Thursday, October 14, 2010

Evolution Debate at BYU

Got to go to the evolutionary debate and it was what I expected actually. It was in a small auditorium type classroom and was maybe half full, so maybe 100 people showed up, which was what I was expecting, but I had hoped for a full room. It really wasn't even a debate, but I had thought it might not really be. Also, it was about evolutionary psychology, rather than the workings of evolution. Before I go on though I must give some background.

Evolutionary psychology is a rough field. Psychology itself is a very young science, and neuroscience is even younger. Evolutionary psychology is also a new field, and being new it has many holes to fill, theories to make and build upon, and lot's of work ahead of itself. However, in evolutionary psychology there is the issue that it is hard to empirically study the 'facts' or to try to prove the theories. Some use this against the field to say it isn't even scientific, and on some levels I agree. We cannot go back 100,000 years and try to study our human ancestors in the environments they lived in back then. Even present day primitive humans do not truly compare to what our history as a species is. Being that we can only mainly infer things through the studies and evidences, the field is pretty sketchy.
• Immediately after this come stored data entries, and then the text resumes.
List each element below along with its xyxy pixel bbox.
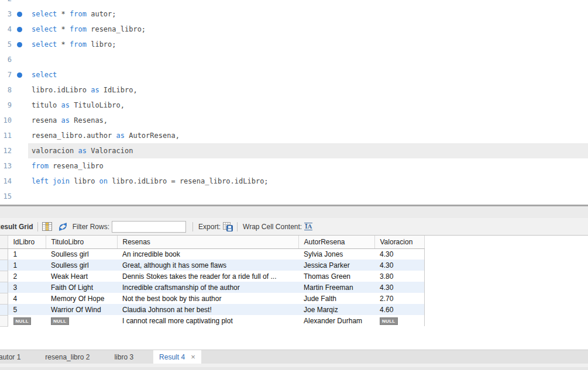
grid-cell-resenas[interactable]: I cannot recall more captivating plot bbox=[117, 315, 298, 326]
row-header-cell[interactable] bbox=[0, 293, 8, 304]
grid-cell-resenas[interactable]: Incredible craftsmanship of the author bbox=[117, 282, 298, 293]
code-line-4[interactable]: 4select * from resena_libro; bbox=[0, 22, 588, 37]
code-line-2[interactable]: 2 bbox=[0, 0, 588, 6]
table-row: 2Weak HeartDennis Stokes takes the reade… bbox=[0, 271, 424, 282]
grid-cell-valoracion[interactable]: 4.30 bbox=[374, 248, 424, 260]
grid-cell-autorresena[interactable]: Sylvia Jones bbox=[298, 248, 374, 260]
export-icon[interactable] bbox=[223, 222, 233, 231]
code-text: left join libro on libro.idLibro = resen… bbox=[32, 174, 269, 189]
table-row: 1Soulless girlGreat, although it has som… bbox=[0, 260, 424, 271]
grid-corner-cell bbox=[0, 236, 8, 248]
code-line-15[interactable]: 15 bbox=[0, 189, 588, 204]
filter-rows-input[interactable] bbox=[112, 221, 186, 233]
grid-cell-resenas[interactable]: Claudia Johnson at her best! bbox=[117, 304, 298, 315]
mysql-workbench-window: 23select * from autor;4select * from res… bbox=[0, 0, 588, 370]
wrap-cell-content-icon[interactable]: ĪA bbox=[304, 223, 312, 230]
grid-cell-titulolibro[interactable]: Weak Heart bbox=[46, 271, 117, 282]
code-text: libro.idLibro as IdLibro, bbox=[32, 82, 137, 98]
splitter-gap bbox=[0, 206, 588, 218]
code-line-7[interactable]: 7select bbox=[0, 67, 588, 82]
code-token: Valoracion bbox=[87, 147, 133, 155]
row-header-cell[interactable] bbox=[0, 282, 8, 293]
code-line-9[interactable]: 9titulo as TituloLibro, bbox=[0, 98, 588, 113]
code-line-5[interactable]: 5select * from libro; bbox=[0, 37, 588, 52]
row-header-cell[interactable] bbox=[0, 248, 8, 260]
grid-cell-titulolibro[interactable]: Soulless girl bbox=[46, 248, 117, 260]
grid-cell-idlibro[interactable]: 4 bbox=[8, 293, 46, 304]
column-header-resenas[interactable]: Resenas bbox=[117, 236, 298, 248]
code-token: as bbox=[116, 132, 125, 140]
result-tab-resena-libro-2[interactable]: resena_libro 2 bbox=[40, 350, 94, 364]
code-token: as bbox=[78, 147, 86, 155]
grid-cell-resenas[interactable]: An incredible book bbox=[117, 248, 298, 260]
code-token: Resenas, bbox=[70, 116, 108, 125]
grid-cell-titulolibro[interactable]: Memory Of Hope bbox=[46, 293, 117, 304]
grid-cell-valoracion[interactable]: 3.80 bbox=[374, 271, 424, 282]
row-header-cell[interactable] bbox=[0, 271, 8, 282]
result-tab-autor-1[interactable]: autor 1 bbox=[0, 350, 25, 364]
code-text: titulo as TituloLibro, bbox=[32, 98, 125, 113]
null-badge: NULL bbox=[13, 317, 32, 325]
code-token: select bbox=[32, 25, 57, 33]
grid-header-row: IdLibroTituloLibroResenasAutorResenaValo… bbox=[0, 236, 424, 248]
grid-cell-valoracion[interactable]: 4.60 bbox=[374, 304, 424, 315]
grid-cell-titulolibro[interactable]: Warrior Of Wind bbox=[46, 304, 117, 315]
code-line-13[interactable]: 13from resena_libro bbox=[0, 158, 588, 174]
grid-cell-valoracion[interactable]: NULL bbox=[374, 315, 424, 326]
grid-cell-idlibro[interactable]: 3 bbox=[8, 282, 46, 293]
grid-cell-autorresena[interactable]: Thomas Green bbox=[298, 271, 374, 282]
refresh-icon[interactable] bbox=[58, 222, 68, 231]
code-token: select bbox=[32, 10, 57, 18]
code-token: select bbox=[32, 40, 57, 49]
output-panel-header[interactable]: Output bbox=[0, 364, 588, 370]
code-text: select * from resena_libro; bbox=[32, 22, 146, 37]
grid-cell-autorresena[interactable]: Jessica Parker bbox=[298, 260, 374, 271]
grid-cell-idlibro[interactable]: 5 bbox=[8, 304, 46, 315]
grid-cell-valoracion[interactable]: 4.30 bbox=[374, 282, 424, 293]
row-header-cell[interactable] bbox=[0, 315, 8, 326]
grid-cell-resenas[interactable]: Not the best book by this author bbox=[117, 293, 298, 304]
code-token: libro; bbox=[87, 40, 116, 49]
grid-cell-valoracion[interactable]: 4.30 bbox=[374, 260, 424, 271]
grid-cell-titulolibro[interactable]: Faith Of Light bbox=[46, 282, 117, 293]
wrap-cell-content-label: Wrap Cell Content: bbox=[243, 223, 302, 231]
code-line-12[interactable]: 12valoracion as Valoracion bbox=[0, 143, 588, 158]
result-tab-libro-3[interactable]: libro 3 bbox=[109, 350, 138, 364]
tab-label: autor 1 bbox=[0, 353, 20, 361]
tab-label: libro 3 bbox=[114, 353, 133, 361]
table-row: 5Warrior Of WindClaudia Johnson at her b… bbox=[0, 304, 424, 315]
grid-cell-titulolibro[interactable]: Soulless girl bbox=[46, 260, 117, 271]
line-number: 3 bbox=[0, 6, 12, 22]
code-line-8[interactable]: 8libro.idLibro as IdLibro, bbox=[0, 82, 588, 98]
grid-cell-idlibro[interactable]: 1 bbox=[8, 260, 46, 271]
grid-cell-idlibro[interactable]: NULL bbox=[8, 315, 46, 326]
code-token: valoracion bbox=[32, 147, 78, 155]
grid-cell-idlibro[interactable]: 1 bbox=[8, 248, 46, 260]
grid-cell-autorresena[interactable]: Joe Marqiz bbox=[298, 304, 374, 315]
grid-cell-valoracion[interactable]: 2.70 bbox=[374, 293, 424, 304]
row-header-cell[interactable] bbox=[0, 260, 8, 271]
grid-cell-idlibro[interactable]: 2 bbox=[8, 271, 46, 282]
grid-cell-autorresena[interactable]: Jude Falth bbox=[298, 293, 374, 304]
code-line-6[interactable]: 6 bbox=[0, 52, 588, 67]
statement-marker-icon bbox=[17, 12, 22, 17]
sql-editor[interactable]: 23select * from autor;4select * from res… bbox=[0, 0, 588, 205]
code-line-3[interactable]: 3select * from autor; bbox=[0, 6, 588, 22]
result-grid-icon[interactable] bbox=[42, 222, 52, 231]
column-header-autorresena[interactable]: AutorResena bbox=[298, 236, 374, 248]
grid-cell-autorresena[interactable]: Martin Freeman bbox=[298, 282, 374, 293]
grid-cell-autorresena[interactable]: Alexander Durham bbox=[298, 315, 374, 326]
code-line-14[interactable]: 14left join libro on libro.idLibro = res… bbox=[0, 174, 588, 189]
grid-cell-titulolibro[interactable]: NULL bbox=[46, 315, 117, 326]
close-icon[interactable]: × bbox=[191, 353, 195, 361]
column-header-titulolibro[interactable]: TituloLibro bbox=[46, 236, 117, 248]
code-line-11[interactable]: 11resena_libro.author as AutorResena, bbox=[0, 128, 588, 143]
row-header-cell[interactable] bbox=[0, 304, 8, 315]
grid-cell-resenas[interactable]: Great, although it has some flaws bbox=[117, 260, 298, 271]
column-header-valoracion[interactable]: Valoracion bbox=[374, 236, 424, 248]
line-number: 9 bbox=[0, 98, 12, 113]
code-line-10[interactable]: 10resena as Resenas, bbox=[0, 113, 588, 128]
result-tab-result-4[interactable]: Result 4× bbox=[153, 350, 201, 364]
column-header-idlibro[interactable]: IdLibro bbox=[8, 236, 46, 248]
grid-cell-resenas[interactable]: Dennis Stokes takes the reader for a rid… bbox=[117, 271, 298, 282]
Now this isn't to say that the theories are bad though. Some theories brought to us by evolutionary psychologists have real-life application, such as the evolution of sex in the social sense with us. Some psychologists like to theorize that humans probably were not monogamous, or at least not for their whole lives. One thing brought up in the 'debate' was that some theorize that our ancestors lived together for about 5 years, bringing a couple children into the world, before they moved on to other mates. This is used as an explanation for why humans socially and neurologically change after about 5 years in a relationship and where divorces often take place. The theory has many good points, and evidences for it, but we can't go back and test this.

Ergo the problem with evolutionary psychology.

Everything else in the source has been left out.